MRVP Set-Aside Initiative Details
Vouchers issued for the DMH/DDS Set Aside and 3% Priority Programs will be MRVP Project Based. For updated information about eligibility, tenant rent share, and other information please review MRVP's Administrative Plan. MRVP PBVs are limited to the DMH/DDS Set-Aside and 3% Priority units and not generally available for other units at the development.
- The income limit for MRVP at initial occupancy is 80% AMI.
- MRVP does not verify citizenship or immigration status.
- MRVP PBV contract rents must be reasonable and are capped at 100% area-wide FMR. Rent increases can be requested annually.
- Households pay 30% of net income in rent.

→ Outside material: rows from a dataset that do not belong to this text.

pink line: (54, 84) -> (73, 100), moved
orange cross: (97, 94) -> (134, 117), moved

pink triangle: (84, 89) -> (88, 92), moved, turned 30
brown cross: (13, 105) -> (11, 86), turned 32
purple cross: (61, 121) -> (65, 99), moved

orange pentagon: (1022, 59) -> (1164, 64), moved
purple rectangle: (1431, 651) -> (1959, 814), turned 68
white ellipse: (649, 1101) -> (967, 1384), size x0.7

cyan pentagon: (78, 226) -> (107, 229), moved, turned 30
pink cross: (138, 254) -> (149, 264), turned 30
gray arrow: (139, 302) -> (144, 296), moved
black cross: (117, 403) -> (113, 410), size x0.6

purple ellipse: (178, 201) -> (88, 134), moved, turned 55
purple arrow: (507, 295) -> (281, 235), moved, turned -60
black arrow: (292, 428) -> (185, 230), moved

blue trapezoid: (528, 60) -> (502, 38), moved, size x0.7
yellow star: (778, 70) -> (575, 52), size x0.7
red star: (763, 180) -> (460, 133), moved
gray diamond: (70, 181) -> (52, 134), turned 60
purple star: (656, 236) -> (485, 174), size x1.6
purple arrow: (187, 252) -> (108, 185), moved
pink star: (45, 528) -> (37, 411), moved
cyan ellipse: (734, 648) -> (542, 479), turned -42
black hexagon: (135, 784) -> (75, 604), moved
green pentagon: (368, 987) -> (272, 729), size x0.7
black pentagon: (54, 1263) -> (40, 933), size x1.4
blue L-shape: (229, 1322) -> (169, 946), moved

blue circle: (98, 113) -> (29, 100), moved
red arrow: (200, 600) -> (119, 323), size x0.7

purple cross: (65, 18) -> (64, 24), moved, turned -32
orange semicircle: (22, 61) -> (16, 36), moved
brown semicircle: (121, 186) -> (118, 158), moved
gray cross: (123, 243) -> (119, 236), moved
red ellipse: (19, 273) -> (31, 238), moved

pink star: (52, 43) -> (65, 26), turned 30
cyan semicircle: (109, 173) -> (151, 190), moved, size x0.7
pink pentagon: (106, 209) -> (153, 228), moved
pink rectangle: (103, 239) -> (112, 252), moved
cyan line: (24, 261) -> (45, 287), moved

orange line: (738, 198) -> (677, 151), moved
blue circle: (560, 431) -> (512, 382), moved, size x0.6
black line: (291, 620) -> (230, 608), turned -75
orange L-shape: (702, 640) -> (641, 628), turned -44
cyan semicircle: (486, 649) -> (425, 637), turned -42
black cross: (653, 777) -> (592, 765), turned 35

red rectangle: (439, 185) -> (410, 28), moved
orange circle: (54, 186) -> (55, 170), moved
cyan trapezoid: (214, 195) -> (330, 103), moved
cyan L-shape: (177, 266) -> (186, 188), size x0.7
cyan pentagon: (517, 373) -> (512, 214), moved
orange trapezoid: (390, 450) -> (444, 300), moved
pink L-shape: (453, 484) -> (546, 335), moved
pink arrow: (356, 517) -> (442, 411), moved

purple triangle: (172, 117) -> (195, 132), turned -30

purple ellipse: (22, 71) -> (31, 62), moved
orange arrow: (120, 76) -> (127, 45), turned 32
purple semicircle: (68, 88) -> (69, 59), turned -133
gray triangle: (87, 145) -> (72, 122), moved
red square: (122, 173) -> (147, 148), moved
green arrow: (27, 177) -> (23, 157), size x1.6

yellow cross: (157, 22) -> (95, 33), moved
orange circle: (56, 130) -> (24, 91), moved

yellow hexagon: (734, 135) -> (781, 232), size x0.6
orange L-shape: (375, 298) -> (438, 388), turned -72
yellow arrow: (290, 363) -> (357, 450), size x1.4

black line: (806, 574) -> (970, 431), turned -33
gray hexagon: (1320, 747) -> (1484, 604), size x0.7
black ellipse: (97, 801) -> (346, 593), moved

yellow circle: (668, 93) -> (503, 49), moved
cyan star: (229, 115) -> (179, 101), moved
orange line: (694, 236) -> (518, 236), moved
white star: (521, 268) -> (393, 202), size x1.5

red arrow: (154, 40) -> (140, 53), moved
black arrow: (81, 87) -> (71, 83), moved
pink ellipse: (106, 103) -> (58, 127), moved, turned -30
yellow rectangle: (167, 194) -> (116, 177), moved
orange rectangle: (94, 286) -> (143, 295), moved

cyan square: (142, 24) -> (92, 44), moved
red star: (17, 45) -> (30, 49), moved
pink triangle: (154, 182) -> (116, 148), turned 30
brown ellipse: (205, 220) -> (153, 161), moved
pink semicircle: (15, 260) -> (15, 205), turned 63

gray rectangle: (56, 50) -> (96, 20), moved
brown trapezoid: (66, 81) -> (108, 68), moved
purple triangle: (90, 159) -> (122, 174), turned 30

Vouchers can be matched with a unit for a DMH/DDS/EOEA/MRC referral in the following scenarios:
- A vacant or turnover unit
- A unit currently occupied by a DMH/DDS/EOEA/MRC referral with an income at 80% AMI or below
- A mobile voucher, including a DMH RSP voucher and the tenant opts to swap the mobile voucher for a Project Based MRVP
When a DMH/DDS/EOEA/MRC referred household moves out of a Project Based MRVP unit, the voucher will remain with the unit for the next referral. If the unit is not occupied by a DMH/DDS/EOEA/MRC referred household, the Project Based MRVP will be transferred to the next available unit that is occupied by a DMH/DDS/EOEA/MRC referred household.
When a development is no longer financed by MassHousing, and the Set-Aside obligation expires, the referred household may remain in the unit with the voucher, and the voucher will be subject 40T laws. If the household moves out, assuming all 40T obligations have been met, the voucher will be returned to EOHLC for reallocation.